H5N1 Under the Tamiflu Blanket

Recombinomics Commentary 00:33
December 29, 2007

In the meantime, six people who came from two families but were kept in one house in Serang, Banten, being stated by the bird flu negative because immediately took medicine.

They took medicine because of experiencing the sign similar to bird flu after his 17 chickens died suddenly.

"The level of the awareness that was high to immediately take medicine helped them was avoided from the risk. Earlier we suspicious happened kluster.

They could be isolated, was given medicine oseltamifir and was checked by Balitbangkes Departemen of the Health. Results of the negative," explained Nyoman Kandun.
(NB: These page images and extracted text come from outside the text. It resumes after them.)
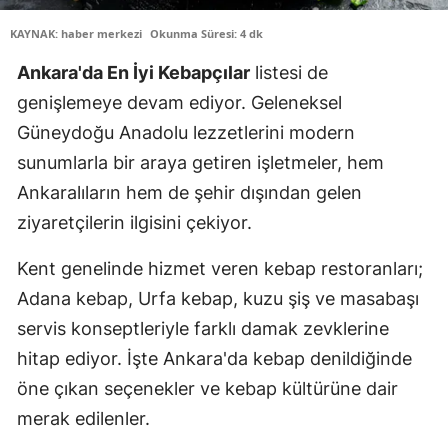
KAYNAK: haber merkezi
Okunma Süresi: 4 dk
Ankara'da En İyi Kebapçılar
listesi de
genişlemeye devam ediyor. Geleneksel
Güneydoğu Anadolu lezzetlerini modern
sunumlarla bir araya getiren işletmeler, hem
Ankaralıların hem de şehir dışından gelen
ziyaretçilerin ilgisini çekiyor.
Kent genelinde hizmet veren kebap restoranları;
Adana kebap, Urfa kebap, kuzu şiş ve masabaşı
servis konseptleriyle farklı damak zevklerine
hitap ediyor. İşte Ankara'da kebap denildiğinde
öne çıkan seçenekler ve kebap kültürüne dair
merak edilenler.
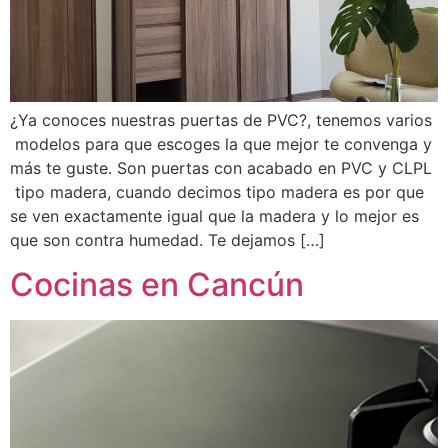
¿Ya conoces nuestras puertas de PVC?, tenemos varios
modelos para que escoges la que mejor te convenga y
más te guste. Son puertas con acabado en PVC y CLPL
tipo madera, cuando decimos tipo madera es por que
se ven exactamente igual que la madera y lo mejor es
que son contra humedad. Te dejamos […]
Cocinas en Cancún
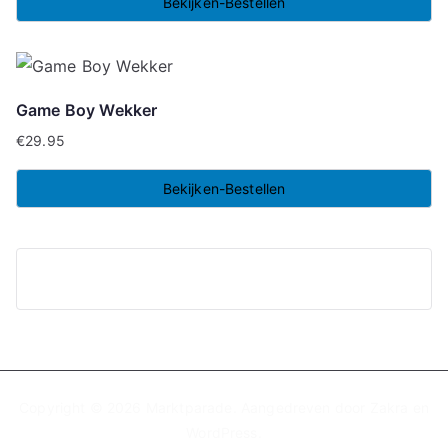
Bekijken-Bestellen
Game Boy Wekker
€
29.95
Bekijken-Bestellen
Copyright © 2026
Marktparade
. Aangedreven door
Zakra
en
WordPress
.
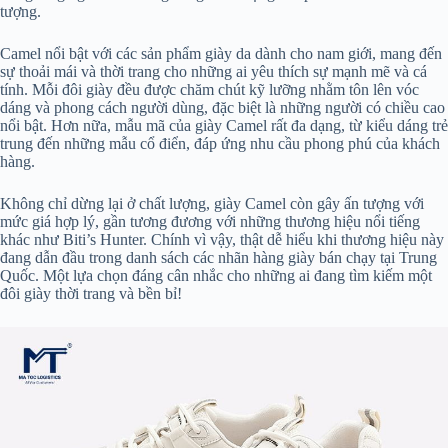
tượng.
Camel nổi bật với các sản phẩm giày da dành cho nam giới, mang đến
sự thoải mái và thời trang cho những ai yêu thích sự mạnh mẽ và cá
tính. Mỗi đôi giày đều được chăm chút kỹ lưỡng nhằm tôn lên vóc
dáng và phong cách người dùng, đặc biệt là những người có chiều cao
nổi bật. Hơn nữa, mẫu mã của giày Camel rất đa dạng, từ kiểu dáng trẻ
trung đến những mẫu cổ điển, đáp ứng nhu cầu phong phú của khách
hàng.
Không chỉ dừng lại ở chất lượng, giày Camel còn gây ấn tượng với
mức giá hợp lý, gần tương đương với những thương hiệu nổi tiếng
khác như Biti’s Hunter. Chính vì vậy, thật dễ hiểu khi thương hiệu này
đang dẫn đầu trong danh sách các nhãn hàng giày bán chạy tại Trung
Quốc. Một lựa chọn đáng cân nhắc cho những ai đang tìm kiếm một
đôi giày thời trang và bền bỉ!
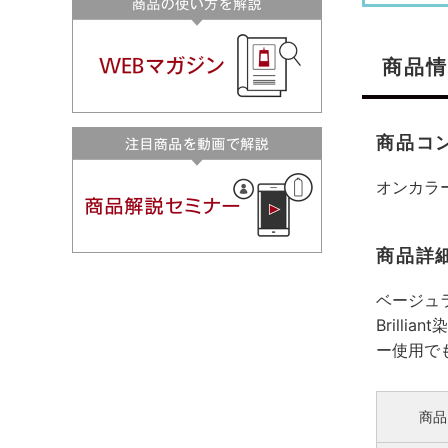
商品情
商品コ
オンカラ
商品詳
ベージュ
Bril
ー使用で
商品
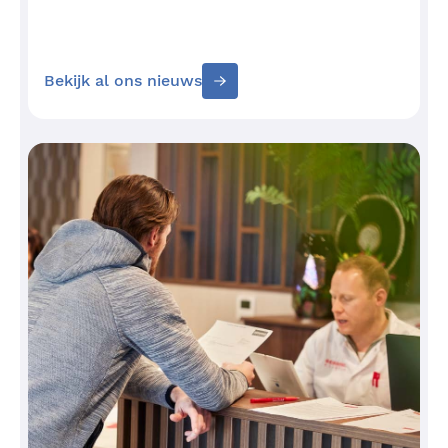
Bekijk al ons nieuws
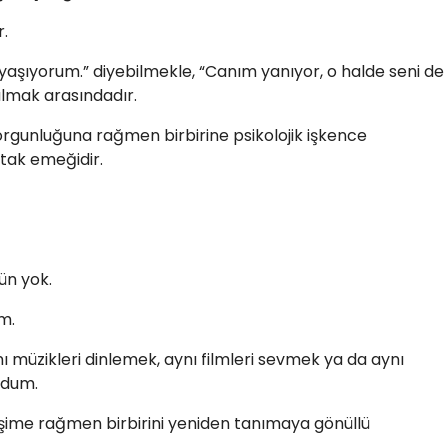
r.
ğı yaşıyorum.” diyebilmekle, “Canım yanıyor, o halde seni de
ulmak arasındadır.
yorgunluğuna rağmen birbirine psikolojik işkence
tak emeğidir.
ün yok.
m.
müzikleri dinlemek, aynı filmleri sevmek ya da aynı
rdum.
işime rağmen birbirini yeniden tanımaya gönüllü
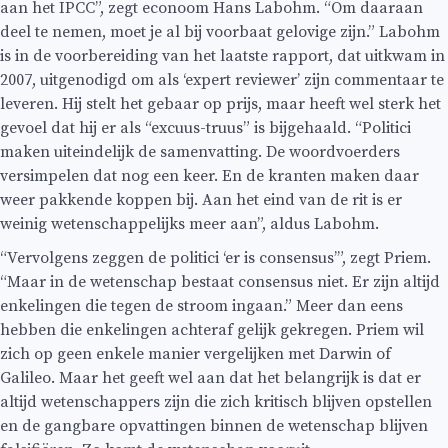
aan het IPCC”, zegt econoom Hans Labohm. “Om daaraan
deel te nemen, moet je al bij voorbaat gelovige zijn.” Labohm
is in de voorbereiding van het laatste rapport, dat uitkwam in
2007, uitgenodigd om als ‘expert reviewer’ zijn commentaar te
leveren. Hij stelt het gebaar op prijs, maar heeft wel sterk het
gevoel dat hij er als “excuus-truus” is bijgehaald. “Politici
maken uiteindelijk de samenvatting. De woordvoerders
versimpelen dat nog een keer. En de kranten maken daar
weer pakkende koppen bij. Aan het eind van de rit is er
weinig wetenschappelijks meer aan”, aldus Labohm.
“Vervolgens zeggen de politici ‘er is consensus’”, zegt Priem.
“Maar in de wetenschap bestaat consensus niet. Er zijn altijd
enkelingen die tegen de stroom ingaan.” Meer dan eens
hebben die enkelingen achteraf gelijk gekregen. Priem wil
zich op geen enkele manier vergelijken met Darwin of
Galileo. Maar het geeft wel aan dat het belangrijk is dat er
altijd wetenschappers zijn die zich kritisch blijven opstellen
en de gangbare opvattingen binnen de wetenschap blijven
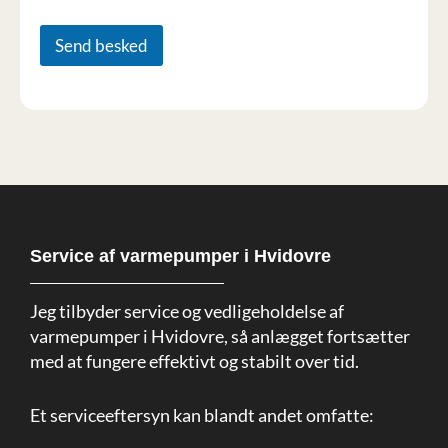
Send besked
Service af varmepumper i Hvidovre
Jeg tilbyder service og vedligeholdelse af
varmepumper i Hvidovre, så anlægget fortsætter
med at fungere effektivt og stabilt over tid.
Et serviceeftersyn kan blandt andet omfatte:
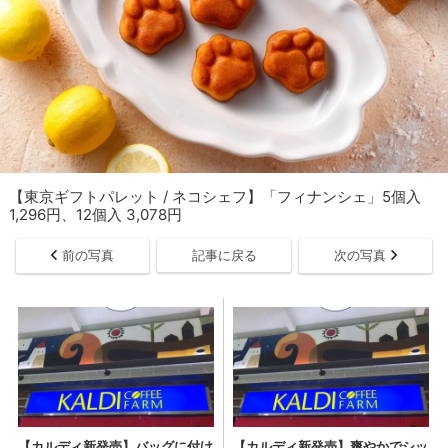
【東京ギフトパレット / ネコシェフ】「フィナンシェ」5個入
1,296円、12個入 3,078円
前の写真
記事に戻る
次の写真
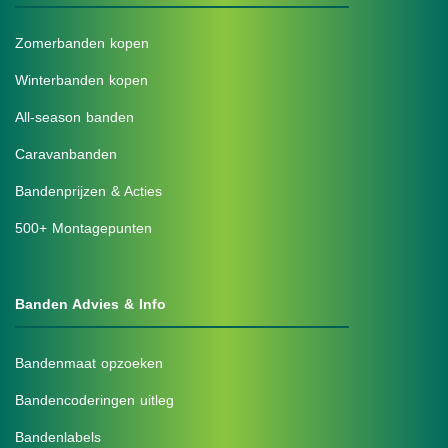
Zomerbanden kopen
Winterbanden kopen
All-season banden
Caravanbanden
Bandenprijzen & Acties
500+ Montagepunten
Banden Advies & Info
Bandenmaat opzoeken
Bandencoderingen uitleg
Bandenlabels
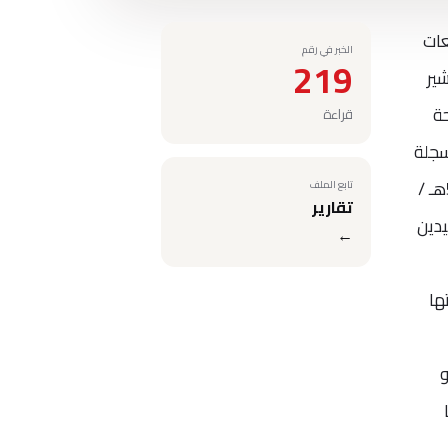
عات
الخبر في رقم
219
س بها فى شهر رمضان سنه14هـ. ويشير
حة
قراءة
سجلة
كأثر من الآثار الإسلامية عام 1989 وتبعد 100كم جنوب شرق السويس وبناها صلاح الدين فى الفترة من 578هـ /
تابع الملف
تقارير
عيدين
←
تها
و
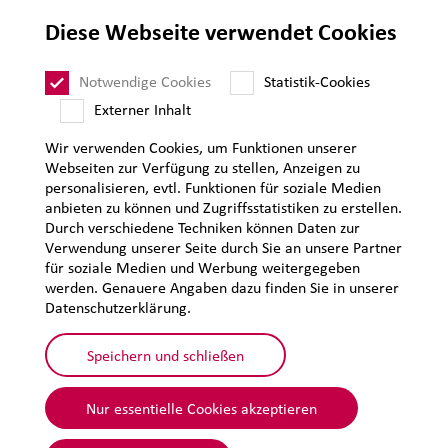
Lieferantenanforderungen
Diese Webseite verwendet Cookies
Impressum
Datenschutz
Notwendige Cookies
Statistik-Cookies
Sitemap
Externer Inhalt
Wir verwenden Cookies, um Funktionen unserer
Webseiten zur Verfügung zu stellen, Anzeigen zu
personalisieren, evtl. Funktionen für soziale Medien
anbieten zu können und Zugriffsstatistiken zu erstellen.
Durch verschiedene Techniken können Daten zur
Verwendung unserer Seite durch Sie an unsere Partner
für soziale Medien und Werbung weitergegeben
werden. Genauere Angaben dazu finden Sie in unserer
Datenschutzerklärung.
Speichern und schließen
Nur essentielle Cookies akzeptieren
© 2026 Lehmann&Voss&Co.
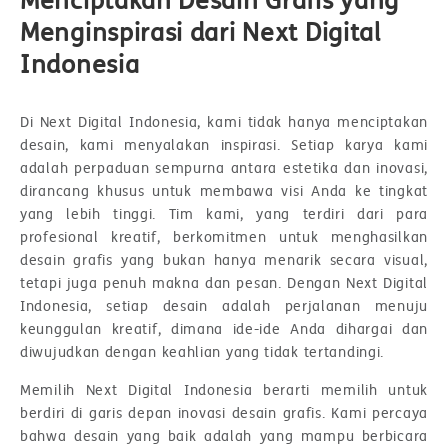
Menginspirasi dari Next Digital
Indonesia
Di Next Digital Indonesia, kami tidak hanya menciptakan
desain, kami menyalakan inspirasi. Setiap karya kami
adalah perpaduan sempurna antara estetika dan inovasi,
dirancang khusus untuk membawa visi Anda ke tingkat
yang lebih tinggi. Tim kami, yang terdiri dari para
profesional kreatif, berkomitmen untuk menghasilkan
desain grafis yang bukan hanya menarik secara visual,
tetapi juga penuh makna dan pesan. Dengan Next Digital
Indonesia, setiap desain adalah perjalanan menuju
keunggulan kreatif, dimana ide-ide Anda dihargai dan
diwujudkan dengan keahlian yang tidak tertandingi.
Memilih Next Digital Indonesia berarti memilih untuk
berdiri di garis depan inovasi desain grafis. Kami percaya
bahwa desain yang baik adalah yang mampu berbicara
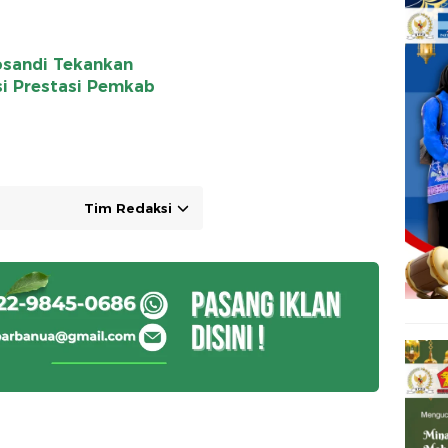
osandi Tekankan
si Prestasi Pemkab
Tim Redaksi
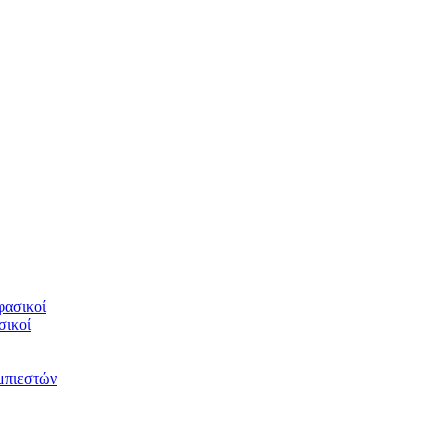
φασικοί
σικοί
υμπιεστών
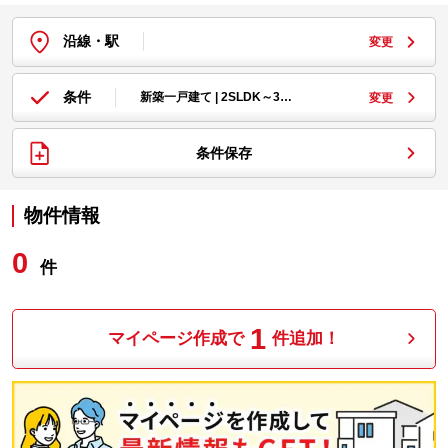
沿線・駅
変更
条件
新築一戸建て | 2SLDK～3…
変更
条件保存
物件情報
0
件
1
マイページ作成で
件追加！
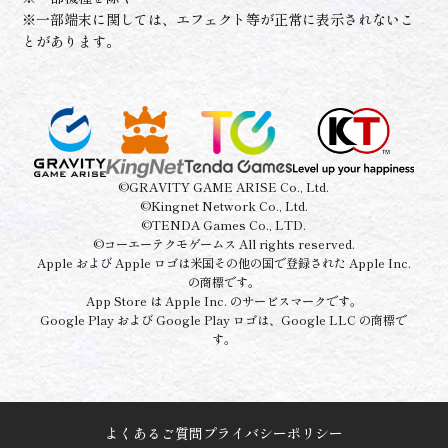
※一部端末に関しては、エフェクト等が正常に表示されないこ
とがあります。
©GRAVITY GAME ARISE Co., Ltd.
©Kingnet Network Co., Ltd.
©TENDA Games Co., LTD.
©コーエーテクモゲームス All rights reserved.
Apple および Apple ロゴは米国その他の国で登録された Apple Inc.
の商標です。
App Store は Apple Inc. のサービスマークです。
Google Play および Google Play ロゴは、Google LLC の商標で
す。
よくあるご質問
プライバシーポリシー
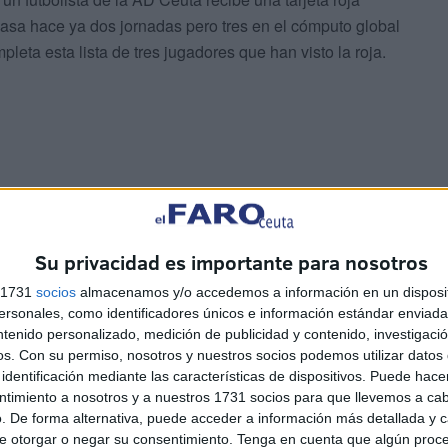
 casa hace ya dos jornadas pero tres en el cómputo global
pleta esta lista de tres jugadores que han visto la roja.
no, sufrió pero sacó un buen punto en un estadio
l final para sacar un punto y poder seguir afianzándose
Su privacidad es importante para nosotros
s 1731
socios
almacenamos y/o accedemos a información en un disposit
sonales, como identificadores únicos e información estándar enviada 
ntenido personalizado, medición de publicidad y contenido, investigaci
os.
Con su permiso, nosotros y nuestros socios podemos utilizar datos 
identificación mediante las características de dispositivos. Puede hacer
ntimiento a nosotros y a nuestros 1731 socios para que llevemos a ca
. De forma alternativa, puede acceder a información más detallada y 
e otorgar o negar su consentimiento.
Tenga en cuenta que algún proc
drá contar con Jota López en este encuentro contra el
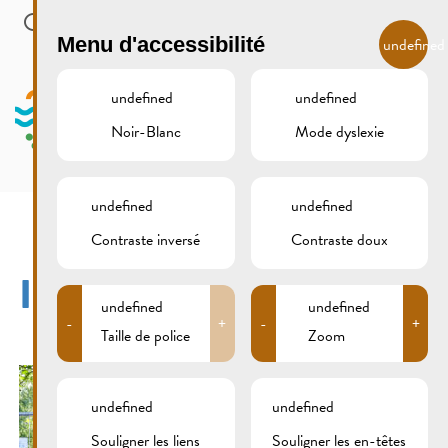
Skip to main content
FR
Menu d'accessibilité
undefined
undefined
undefined
Noir-Blanc
Mode dyslexie
MENU
undefined
undefined
Contraste inversé
Contraste doux
IMG_0947XCS
undefined
undefined
-
+
-
+
Taille de police
Zoom
undefined
undefined
Souligner les liens
Souligner les en-têtes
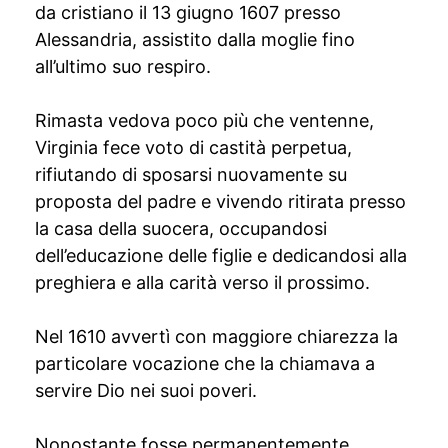
da cristiano il 13 giugno 1607 presso
Alessandria, assistito dalla moglie fino
all’ultimo suo respiro.
Rimasta vedova poco più che ventenne,
Virginia fece voto di castità perpetua,
rifiutando di sposarsi nuovamente su
proposta del padre e vivendo ritirata presso
la casa della suocera, occupandosi
dell’educazione delle figlie e dedicandosi alla
preghiera e alla carità verso il prossimo.
Nel 1610 avvertì con maggiore chiarezza la
particolare vocazione che la chiamava a
servire Dio nei suoi poveri.
Nonostante fosse permanentemente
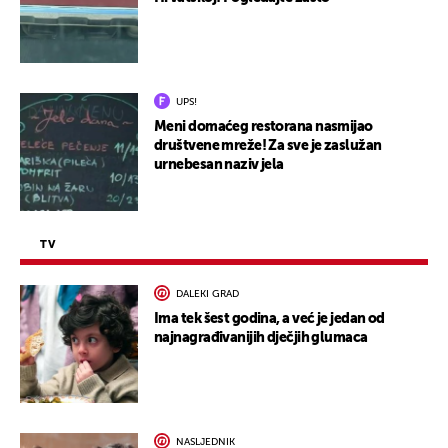
UPS!
Meni domaćeg restorana nasmijao
društvene mreže! Za sve je zaslužan
urnebesan naziv jela
TV
DALEKI GRAD
Ima tek šest godina, a već je jedan od
najnagrađivanijih dječjih glumaca
NASLJEDNIK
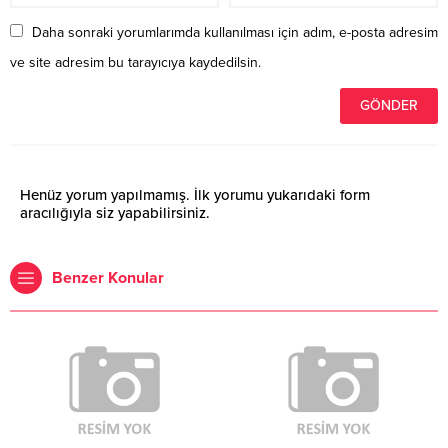
Daha sonraki yorumlarımda kullanılması için adım, e-posta adresim
ve site adresim bu tarayıcıya kaydedilsin.
Henüz yorum yapılmamış. İlk yorumu yukarıdaki form
aracılığıyla siz yapabilirsiniz.
Benzer Konular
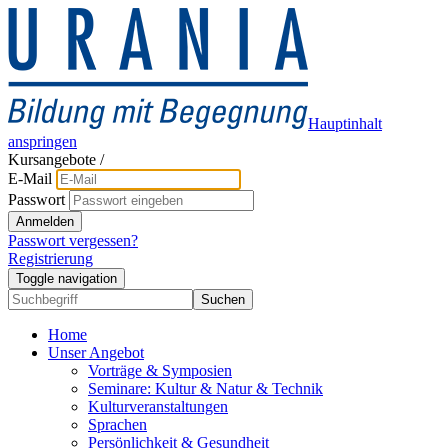
Hauptinhalt
anspringen
Kursangebote
/
E-Mail
Passwort
Anmelden
Passwort vergessen?
Registrierung
Toggle navigation
Suchen
Home
Unser Angebot
Vorträge & Symposien
Seminare: Kultur & Natur & Technik
Kulturveranstaltungen
Sprachen
Persönlichkeit & Gesundheit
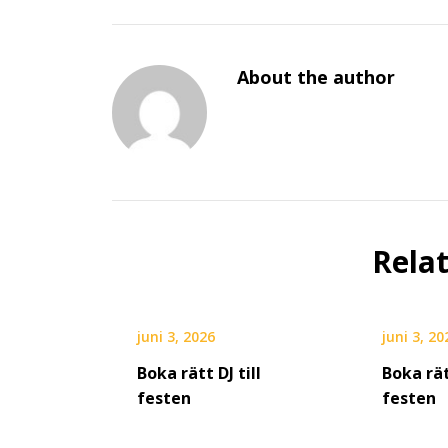
About the author
Rela
juni 3, 2026
juni 3, 20
Boka rätt DJ till
Boka rät
festen
festen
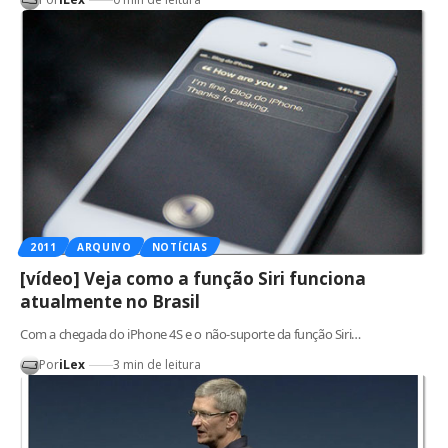
2011
ARQUIVO
NOTÍCIAS
[vídeo] Veja como a função Siri funciona
atualmente no Brasil
Com a chegada do iPhone 4S e o não-suporte da função Siri…
Por
iLex
3 min de leitura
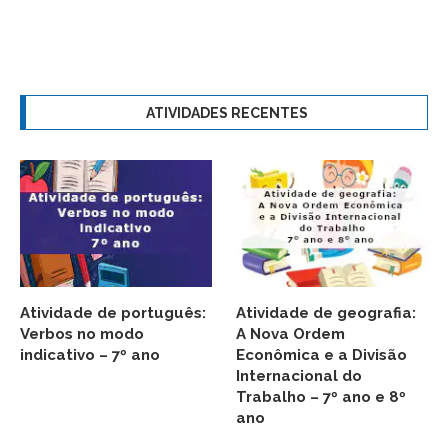
ATIVIDADES RECENTES
Atividade de português:
Atividade de geografia:
Verbos no modo
A Nova Ordem
indicativo – 7º ano
Econômica e a Divisão
Internacional do
Trabalho – 7º ano e 8º
ano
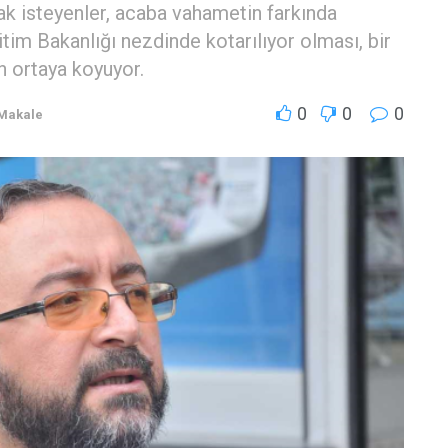
ak isteyenler, acaba vahametin farkında
itim Bakanlığı nezdinde kotarılıyor olması, bir
n ortaya koyuyor.
0
0
0
 Makale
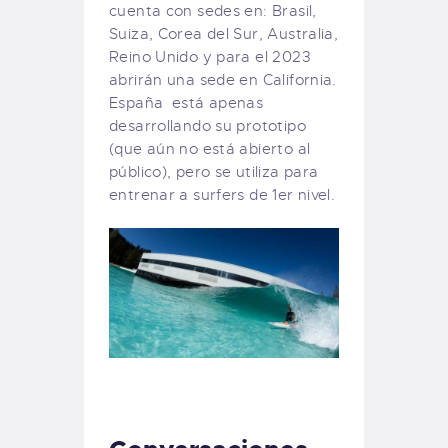
cuenta con sedes en: Brasil,
Suiza, Corea del Sur, Australia,
Reino Unido y para el 2023
abrirán una sede en California.
España está apenas
desarrollando su prototipo
(que aún no está abierto al
público), pero se utiliza para
entrenar a surfers de 1er nivel.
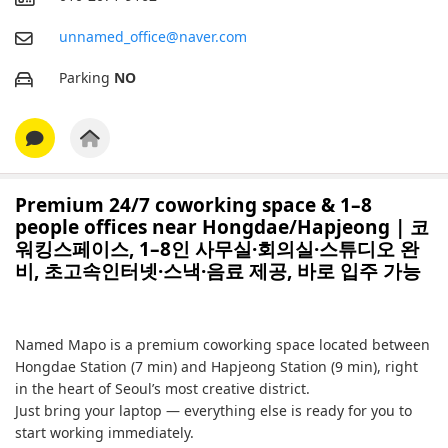
unnamed_office@naver.com
Parking
NO
Premium 24/7 coworking space & 1–8
people offices near Hongdae/Hapjeong | 코
워킹스페이스, 1–8인 사무실·회의실·스튜디오 완
비, 초고속인터넷·스낵·음료 제공, 바로 입주 가능
Named Mapo is a premium coworking space located between
Hongdae Station (7 min) and Hapjeong Station (9 min), right
in the heart of Seoul’s most creative district.
Just bring your laptop — everything else is ready for you to
start working immediately.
The above translation suggest that the recent cluster in Serang, Indonesia tested negative because testing was primarily on samples collected after the start of Tamiflu treatment.  Tamiflu inhibits the release of influenza from cells, so viral RNA levels in circulation decline.  This decline has the potential of producing false negatives, which may account for the high case fatality rate in Indonesia.  Patients treated early recover and test negative, even though they were H5N1 infected.  Those who start treatment late, or have a high viral load, test positive but subsequently die.

The effect is most easily seen in clusters.  One of the best examples was the Garut cluster. Although there were only three confirmed cases, the confirmed cases were in significant clusters.  They were linked to earlier cases who died with bird flu symptoms, but samples were not collected for testing, so the index cases for the multiple clusters were ot confirmed.

The positive cases led to the implementation of a Tamiflu blanket over the entire village.  Many contacts developed symptoms and were hospitalized.  Several were into the ICU, but none tested positive.  A health care worker noted that many times initial tests are negative.  However, the Tamiflu makes the subsequent test negative also, so the patient recovers but the recovery doesn’t lower the case fatality rate because H5N1 is never confirmed.  Confirmation could be done with follow-up test on convalescent sera collected 3-4 weeks after symptoms, but such follow-up is rare.

This type of follow-up was planned for the outbreak in Turkey.  Those cases also had problems with false negatives.  The four siblings which included the index case all tested negative initially.  Three of the four died and tested positive, but were only positive with lung samples collected at the time of death.  A Tamiflu blanket was aggressively applied, but results from follow-up testing were never reported and it is not clear that samples were ever collected.

Comments from the latest cluster in Pakistan indicate testing there is also on samples collected after the start of Tamiflu treatment.  Antibody testing of the negatives has been promised, but at this time only one of the nine patients were positive in local test have been confirmed by WHO reference labs.

The false negatives can lead to a lack of follow-up on contacts and a false termination of a transmission chain, which can lead to assurances that are not supported by the true infections or spread.